• PROBLEM:
Print out the data below in full, exactly as written.

- - - - -

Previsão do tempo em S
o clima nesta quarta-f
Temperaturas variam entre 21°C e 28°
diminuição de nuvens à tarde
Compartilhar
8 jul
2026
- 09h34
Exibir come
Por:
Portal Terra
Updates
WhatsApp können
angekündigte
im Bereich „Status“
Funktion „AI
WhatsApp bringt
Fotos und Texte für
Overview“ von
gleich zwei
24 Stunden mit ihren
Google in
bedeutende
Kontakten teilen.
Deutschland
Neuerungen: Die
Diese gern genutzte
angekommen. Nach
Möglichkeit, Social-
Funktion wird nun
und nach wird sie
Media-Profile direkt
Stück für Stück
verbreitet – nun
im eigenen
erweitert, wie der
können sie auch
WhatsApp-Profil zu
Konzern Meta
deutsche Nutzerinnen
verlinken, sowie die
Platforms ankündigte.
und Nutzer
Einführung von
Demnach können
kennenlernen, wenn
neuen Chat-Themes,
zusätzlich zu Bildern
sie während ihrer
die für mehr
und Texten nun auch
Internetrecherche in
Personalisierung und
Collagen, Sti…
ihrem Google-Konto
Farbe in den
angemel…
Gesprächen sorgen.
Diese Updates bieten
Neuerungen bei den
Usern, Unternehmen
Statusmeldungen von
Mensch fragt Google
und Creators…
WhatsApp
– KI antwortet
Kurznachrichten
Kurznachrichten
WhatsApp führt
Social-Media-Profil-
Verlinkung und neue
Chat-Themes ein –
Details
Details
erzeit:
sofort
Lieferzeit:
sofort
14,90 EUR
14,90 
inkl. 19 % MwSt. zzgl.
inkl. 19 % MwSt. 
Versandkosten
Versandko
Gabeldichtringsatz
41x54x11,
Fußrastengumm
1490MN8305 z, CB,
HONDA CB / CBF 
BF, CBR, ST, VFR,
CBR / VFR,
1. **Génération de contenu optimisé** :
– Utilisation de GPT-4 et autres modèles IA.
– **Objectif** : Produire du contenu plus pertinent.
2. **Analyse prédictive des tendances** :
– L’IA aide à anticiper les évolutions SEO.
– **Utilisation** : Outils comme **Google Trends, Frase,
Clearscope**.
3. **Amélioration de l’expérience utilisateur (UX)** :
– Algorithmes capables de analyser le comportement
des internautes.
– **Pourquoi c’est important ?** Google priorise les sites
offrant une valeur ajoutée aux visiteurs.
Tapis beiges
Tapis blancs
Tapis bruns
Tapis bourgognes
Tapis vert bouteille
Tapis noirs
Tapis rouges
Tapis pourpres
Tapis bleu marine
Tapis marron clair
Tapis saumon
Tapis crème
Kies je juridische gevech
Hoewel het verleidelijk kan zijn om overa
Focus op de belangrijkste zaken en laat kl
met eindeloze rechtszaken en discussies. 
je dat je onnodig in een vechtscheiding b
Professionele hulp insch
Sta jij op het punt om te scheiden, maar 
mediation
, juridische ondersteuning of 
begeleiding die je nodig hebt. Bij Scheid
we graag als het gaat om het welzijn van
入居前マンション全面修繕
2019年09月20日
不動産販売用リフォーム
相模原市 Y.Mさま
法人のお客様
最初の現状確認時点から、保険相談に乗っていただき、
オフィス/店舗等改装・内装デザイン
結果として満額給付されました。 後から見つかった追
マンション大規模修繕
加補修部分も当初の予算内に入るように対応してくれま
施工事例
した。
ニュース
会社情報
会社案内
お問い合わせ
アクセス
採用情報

- - - - -

• TASK OUTPUT:
Previsão do tempo em S
o clima nesta quarta-f
Temperaturas variam entre 21°C e 28°
diminuição de nuvens à tarde
Compartilhar
8 jul
2026
- 09h34
Exibir come
Por:
Portal Terra
Updates
WhatsApp können
angekündigte
im Bereich „Status“
Funktion „AI
WhatsApp bringt
Fotos und Texte für
Overview“ von
gleich zwei
24 Stunden mit ihren
Google in
bedeutende
Kontakten teilen.
Deutschland
Neuerungen: Die
Diese gern genutzte
angekommen. Nach
Möglichkeit, Social-
Funktion wird nun
und nach wird sie
Media-Profile direkt
Stück für Stück
verbreitet – nun
im eigenen
erweitert, wie der
können sie auch
WhatsApp-Profil zu
Konzern Meta
deutsche Nutzerinnen
verlinken, sowie die
Platforms ankündigte.
und Nutzer
Einführung von
Demnach können
kennenlernen, wenn
neuen Chat-Themes,
zusätzlich zu Bildern
sie während ihrer
die für mehr
und Texten nun auch
Internetrecherche in
Personalisierung und
Collagen, Sti…
ihrem Google-Konto
Farbe in den
angemel…
Gesprächen sorgen.
Diese Updates bieten
Neuerungen bei den
Usern, Unternehmen
Statusmeldungen von
Mensch fragt Google
und Creators…
WhatsApp
– KI antwortet
Kurznachrichten
Kurznachrichten
WhatsApp führt
Social-Media-Profil-
Verlinkung und neue
Chat-Themes ein –
Details
Details
erzeit:
sofort
Lieferzeit:
sofort
14,90 EUR
14,90 
inkl. 19 % MwSt. zzgl.
inkl. 19 % MwSt. 
Versandkosten
Versandko
Gabeldichtringsatz
41x54x11,
Fußrastengumm
1490MN8305 z, CB,
HONDA CB / CBF 
BF, CBR, ST, VFR,
CBR / VFR,
1. **Génération de contenu optimisé** :
– Utilisation de GPT-4 et autres modèles IA.
– **Objectif** : Produire du contenu plus pertinent.
2. **Analyse prédictive des tendances** :
– L’IA aide à anticiper les évolutions SEO.
– **Utilisation** : Outils comme **Google Trends, Frase,
Clearscope**.
3. **Amélioration de l’expérience utilisateur (UX)** :
– Algorithmes capables de analyser le comportement
des internautes.
– **Pourquoi c’est important ?** Google priorise les sites
offrant une valeur ajoutée aux visiteurs.
Tapis beiges
Tapis blancs
Tapis bruns
Tapis bourgognes
Tapis vert bouteille
Tapis noirs
Tapis rouges
Tapis pourpres
Tapis bleu marine
Tapis marron clair
Tapis saumon
Tapis crème
Kies je juridische gevech
Hoewel het verleidelijk kan zijn om overa
Focus op de belangrijkste zaken en laat kl
met eindeloze rechtszaken en discussies. 
je dat je onnodig in een vechtscheiding b
Professionele hulp insch
Sta jij op het punt om te scheiden, maar 
mediation
, juridische ondersteuning of 
begeleiding die je nodig hebt. Bij Scheid
we graag als het gaat om het welzijn van
入居前マンション全面修繕
2019年09月20日
不動産販売用リフォーム
相模原市 Y.Mさま
法人のお客様
最初の現状確認時点から、保険相談に乗っていただき、
オフィス/店舗等改装・内装デザイン
結果として満額給付されました。 後から見つかった追
マンション大規模修繕
加補修部分も当初の予算内に入るように対応してくれま
施工事例
した。
ニュース
会社情報
会社案内
お問い合わせ
アクセス
採用情報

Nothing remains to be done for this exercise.